▸ Working data
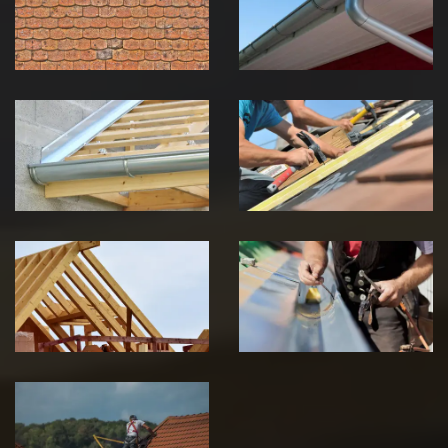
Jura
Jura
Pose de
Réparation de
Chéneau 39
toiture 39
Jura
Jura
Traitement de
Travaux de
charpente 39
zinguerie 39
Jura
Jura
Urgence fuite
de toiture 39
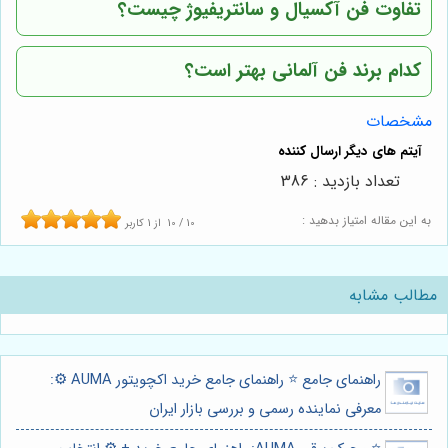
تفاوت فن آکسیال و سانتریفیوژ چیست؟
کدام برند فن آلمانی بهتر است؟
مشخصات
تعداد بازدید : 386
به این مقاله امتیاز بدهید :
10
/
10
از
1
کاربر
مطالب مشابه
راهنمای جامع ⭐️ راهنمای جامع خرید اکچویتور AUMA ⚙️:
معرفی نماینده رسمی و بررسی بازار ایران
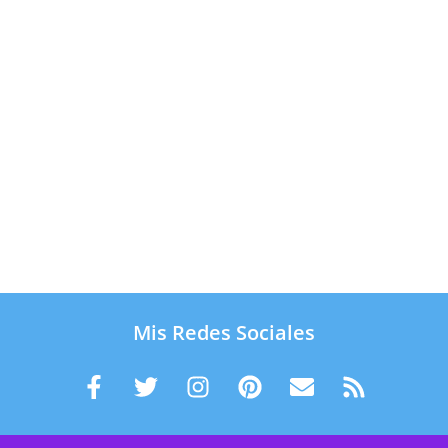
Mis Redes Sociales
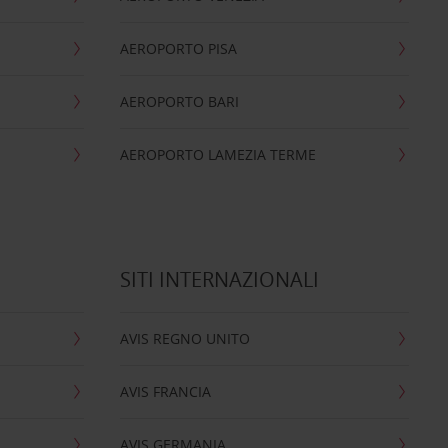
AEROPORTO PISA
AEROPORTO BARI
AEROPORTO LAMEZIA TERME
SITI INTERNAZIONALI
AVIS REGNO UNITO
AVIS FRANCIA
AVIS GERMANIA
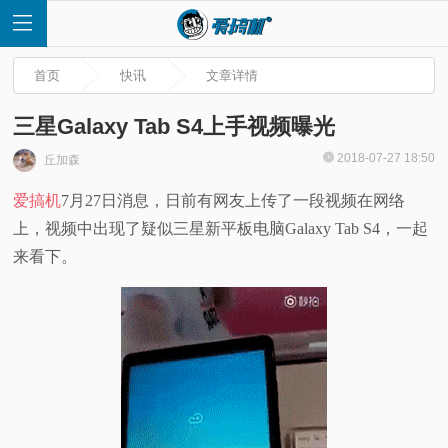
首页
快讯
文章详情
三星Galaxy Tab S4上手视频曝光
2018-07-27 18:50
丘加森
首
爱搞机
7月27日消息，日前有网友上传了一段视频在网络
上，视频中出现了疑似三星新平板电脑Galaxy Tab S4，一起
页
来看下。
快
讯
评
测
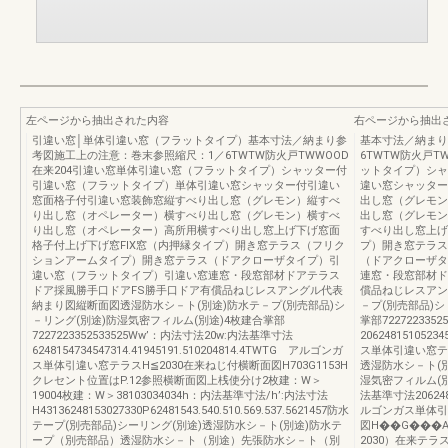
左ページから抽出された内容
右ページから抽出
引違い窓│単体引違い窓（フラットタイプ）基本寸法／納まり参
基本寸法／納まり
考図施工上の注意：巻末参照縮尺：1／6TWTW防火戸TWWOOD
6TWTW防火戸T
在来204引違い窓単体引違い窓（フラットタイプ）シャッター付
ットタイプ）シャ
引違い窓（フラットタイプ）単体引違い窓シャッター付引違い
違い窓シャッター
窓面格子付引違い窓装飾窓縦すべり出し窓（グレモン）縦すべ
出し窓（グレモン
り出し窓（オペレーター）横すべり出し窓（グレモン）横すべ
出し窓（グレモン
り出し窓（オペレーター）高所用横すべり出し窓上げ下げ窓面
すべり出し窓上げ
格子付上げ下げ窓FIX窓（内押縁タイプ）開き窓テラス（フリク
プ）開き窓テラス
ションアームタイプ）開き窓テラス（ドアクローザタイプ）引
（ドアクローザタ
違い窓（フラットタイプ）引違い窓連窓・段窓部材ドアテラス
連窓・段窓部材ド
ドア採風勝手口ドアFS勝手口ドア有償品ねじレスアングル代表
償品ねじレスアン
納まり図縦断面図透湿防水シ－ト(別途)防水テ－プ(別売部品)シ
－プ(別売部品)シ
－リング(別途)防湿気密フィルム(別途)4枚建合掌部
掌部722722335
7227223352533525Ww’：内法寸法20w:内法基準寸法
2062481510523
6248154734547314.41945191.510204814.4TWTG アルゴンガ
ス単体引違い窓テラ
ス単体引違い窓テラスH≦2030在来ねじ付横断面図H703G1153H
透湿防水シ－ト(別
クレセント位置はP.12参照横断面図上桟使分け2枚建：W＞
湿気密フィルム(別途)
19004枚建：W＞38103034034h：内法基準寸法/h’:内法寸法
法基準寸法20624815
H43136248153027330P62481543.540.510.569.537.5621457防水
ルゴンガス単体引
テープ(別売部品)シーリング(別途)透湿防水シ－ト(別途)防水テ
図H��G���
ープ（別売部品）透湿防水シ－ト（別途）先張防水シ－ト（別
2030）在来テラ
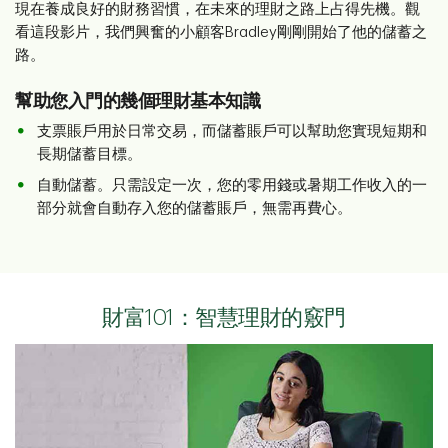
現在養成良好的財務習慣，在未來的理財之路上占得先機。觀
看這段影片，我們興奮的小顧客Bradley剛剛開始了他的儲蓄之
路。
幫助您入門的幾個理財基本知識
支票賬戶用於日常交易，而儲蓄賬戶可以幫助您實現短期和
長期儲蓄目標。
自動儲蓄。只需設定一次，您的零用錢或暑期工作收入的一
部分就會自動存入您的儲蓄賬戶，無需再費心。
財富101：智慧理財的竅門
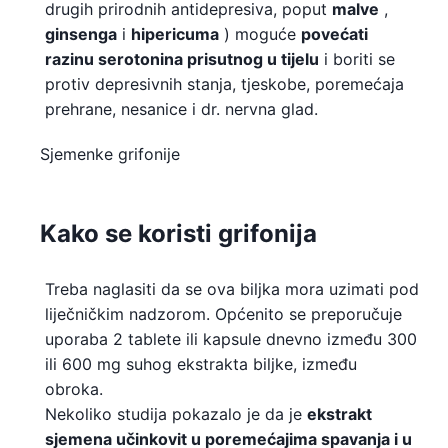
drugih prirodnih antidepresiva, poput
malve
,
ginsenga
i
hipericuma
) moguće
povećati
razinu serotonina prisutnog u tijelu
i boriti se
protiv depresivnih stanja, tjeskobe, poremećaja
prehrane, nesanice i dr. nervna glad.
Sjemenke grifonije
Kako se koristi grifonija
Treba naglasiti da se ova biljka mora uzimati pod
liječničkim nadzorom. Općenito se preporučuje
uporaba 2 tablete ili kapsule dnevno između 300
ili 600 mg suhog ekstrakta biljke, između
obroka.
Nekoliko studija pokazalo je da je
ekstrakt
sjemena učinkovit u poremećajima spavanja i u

...

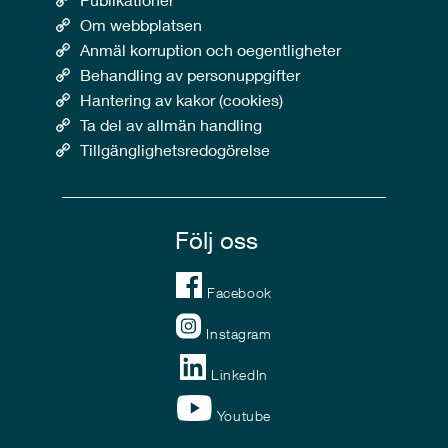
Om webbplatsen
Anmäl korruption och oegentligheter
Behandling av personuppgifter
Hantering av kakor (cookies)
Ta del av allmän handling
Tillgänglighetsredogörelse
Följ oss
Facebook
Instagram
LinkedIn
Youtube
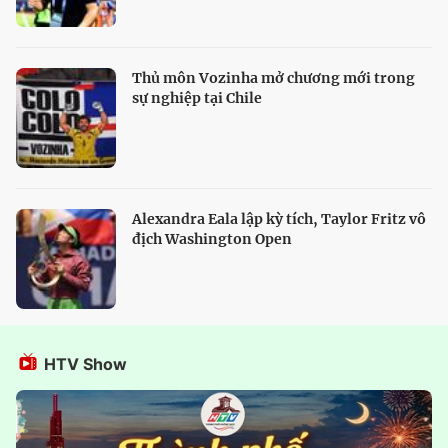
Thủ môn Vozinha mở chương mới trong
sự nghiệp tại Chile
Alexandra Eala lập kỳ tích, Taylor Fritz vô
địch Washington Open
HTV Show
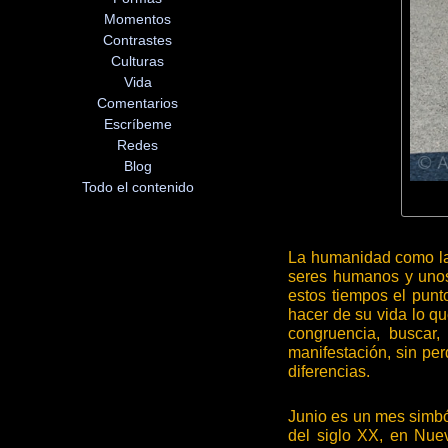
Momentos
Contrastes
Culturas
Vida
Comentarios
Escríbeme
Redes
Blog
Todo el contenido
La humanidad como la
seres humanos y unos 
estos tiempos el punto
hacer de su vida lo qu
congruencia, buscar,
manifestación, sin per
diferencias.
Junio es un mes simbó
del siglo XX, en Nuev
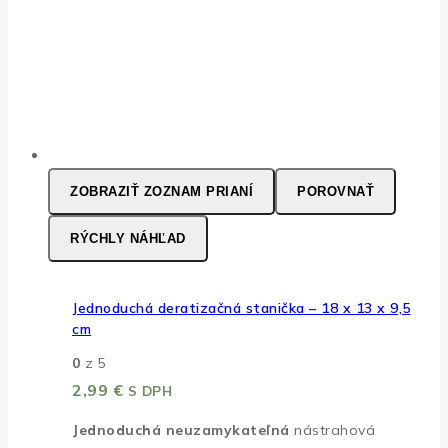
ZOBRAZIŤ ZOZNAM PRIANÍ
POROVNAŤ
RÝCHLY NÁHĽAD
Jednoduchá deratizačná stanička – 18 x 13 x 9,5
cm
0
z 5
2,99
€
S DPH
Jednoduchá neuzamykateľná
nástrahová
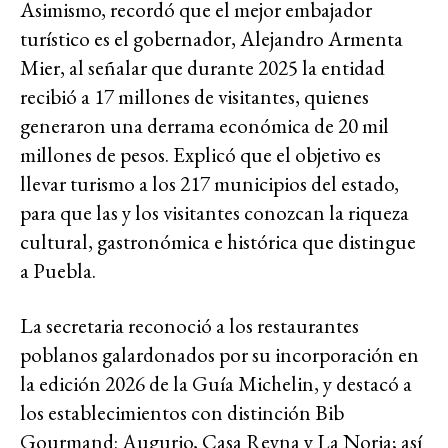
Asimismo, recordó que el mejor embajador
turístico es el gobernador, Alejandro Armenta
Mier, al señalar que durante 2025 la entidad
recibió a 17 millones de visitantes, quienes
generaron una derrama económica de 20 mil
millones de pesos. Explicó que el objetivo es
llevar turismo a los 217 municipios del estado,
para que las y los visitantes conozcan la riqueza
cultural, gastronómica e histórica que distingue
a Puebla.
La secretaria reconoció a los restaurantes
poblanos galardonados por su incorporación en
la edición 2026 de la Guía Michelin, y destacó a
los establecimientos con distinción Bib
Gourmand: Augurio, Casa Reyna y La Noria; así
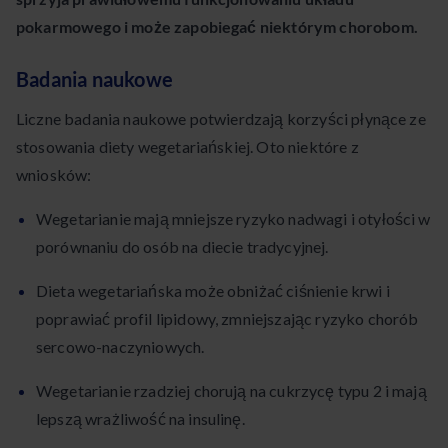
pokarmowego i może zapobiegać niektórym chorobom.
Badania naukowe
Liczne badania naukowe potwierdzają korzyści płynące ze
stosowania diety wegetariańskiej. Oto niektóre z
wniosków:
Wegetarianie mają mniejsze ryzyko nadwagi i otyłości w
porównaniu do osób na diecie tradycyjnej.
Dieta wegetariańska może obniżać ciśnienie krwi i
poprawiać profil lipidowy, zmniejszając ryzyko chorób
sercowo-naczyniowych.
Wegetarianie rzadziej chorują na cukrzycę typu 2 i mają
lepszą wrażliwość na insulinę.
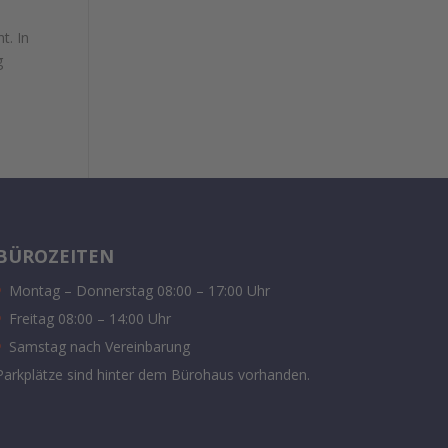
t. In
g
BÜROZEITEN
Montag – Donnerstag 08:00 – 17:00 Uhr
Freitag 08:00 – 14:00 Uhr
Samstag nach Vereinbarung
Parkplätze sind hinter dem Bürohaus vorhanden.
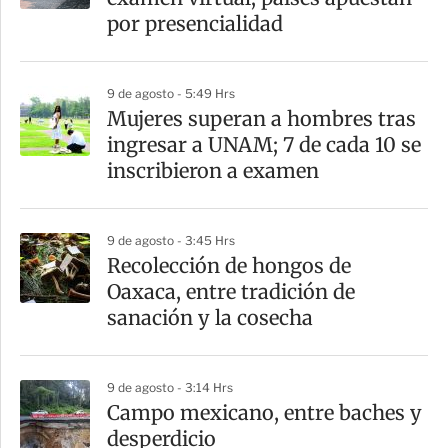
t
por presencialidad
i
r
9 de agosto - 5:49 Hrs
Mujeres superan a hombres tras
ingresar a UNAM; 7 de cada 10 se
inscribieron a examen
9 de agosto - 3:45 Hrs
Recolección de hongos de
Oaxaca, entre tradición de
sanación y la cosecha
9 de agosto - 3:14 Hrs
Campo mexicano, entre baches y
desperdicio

...

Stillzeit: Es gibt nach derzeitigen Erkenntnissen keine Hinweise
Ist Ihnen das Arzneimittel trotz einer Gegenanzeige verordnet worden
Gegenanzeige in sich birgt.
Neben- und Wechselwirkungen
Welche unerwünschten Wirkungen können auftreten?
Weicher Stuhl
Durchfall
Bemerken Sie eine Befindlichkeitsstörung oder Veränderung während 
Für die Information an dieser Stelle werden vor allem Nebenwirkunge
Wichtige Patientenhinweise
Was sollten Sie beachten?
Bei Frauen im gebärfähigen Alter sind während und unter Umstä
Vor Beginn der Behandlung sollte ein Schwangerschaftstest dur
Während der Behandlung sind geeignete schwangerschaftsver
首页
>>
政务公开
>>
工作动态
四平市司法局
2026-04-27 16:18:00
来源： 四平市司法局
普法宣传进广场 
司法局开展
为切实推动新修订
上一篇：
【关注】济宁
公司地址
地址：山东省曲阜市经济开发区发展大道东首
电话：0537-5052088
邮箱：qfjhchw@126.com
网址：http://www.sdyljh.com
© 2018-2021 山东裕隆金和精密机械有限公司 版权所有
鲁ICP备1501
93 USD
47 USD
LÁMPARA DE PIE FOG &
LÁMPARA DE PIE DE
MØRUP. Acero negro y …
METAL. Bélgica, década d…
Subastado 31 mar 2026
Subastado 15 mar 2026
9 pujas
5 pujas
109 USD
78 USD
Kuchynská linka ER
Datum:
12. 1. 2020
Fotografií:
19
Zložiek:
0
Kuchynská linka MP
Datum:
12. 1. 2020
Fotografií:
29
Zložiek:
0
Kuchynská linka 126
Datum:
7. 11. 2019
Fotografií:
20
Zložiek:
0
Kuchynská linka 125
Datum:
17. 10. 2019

▸ Assigned task
In the entries above, the lines between the one holding "Bei Frauen im" and the one holding "17. 10. 2019", inclusive, are to be printed exactly as written, and those alone.

▸ Output below
Bei Frauen im gebärfähigen Alter sind während und unter Umstä
Vor Beginn der Behandlung sollte ein Schwangerschaftstest dur
Während der Behandlung sind geeignete schwangerschaftsver
首页
>>
政务公开
>>
工作动态
四平市司法局
2026-04-27 16:18:00
来源： 四平市司法局
普法宣传进广场 
司法局开展
为切实推动新修订
上一篇：
【关注】济宁
公司地址
地址：山东省曲阜市经济开发区发展大道东首
电话：0537-5052088
邮箱：qfjhchw@126.com
网址：http://www.sdyljh.com
© 2018-2021 山东裕隆金和精密机械有限公司 版权所有
鲁ICP备1501
93 USD
47 USD
LÁMPARA DE PIE FOG &
LÁMPARA DE PIE DE
MØRUP. Acero negro y …
METAL. Bélgica, década d…
Subastado 31 mar 2026
Subastado 15 mar 2026
9 pujas
5 pujas
109 USD
78 USD
Kuchynská linka ER
Datum:
12. 1. 2020
Fotografií:
19
Zložiek:
0
Kuchynská linka MP
Datum:
12. 1. 2020
Fotografií:
29
Zložiek:
0
Kuchynská linka 126
Datum:
7. 11. 2019
Fotografií:
20
Zložiek:
0
Kuchynská linka 125
Datum:
17. 10. 2019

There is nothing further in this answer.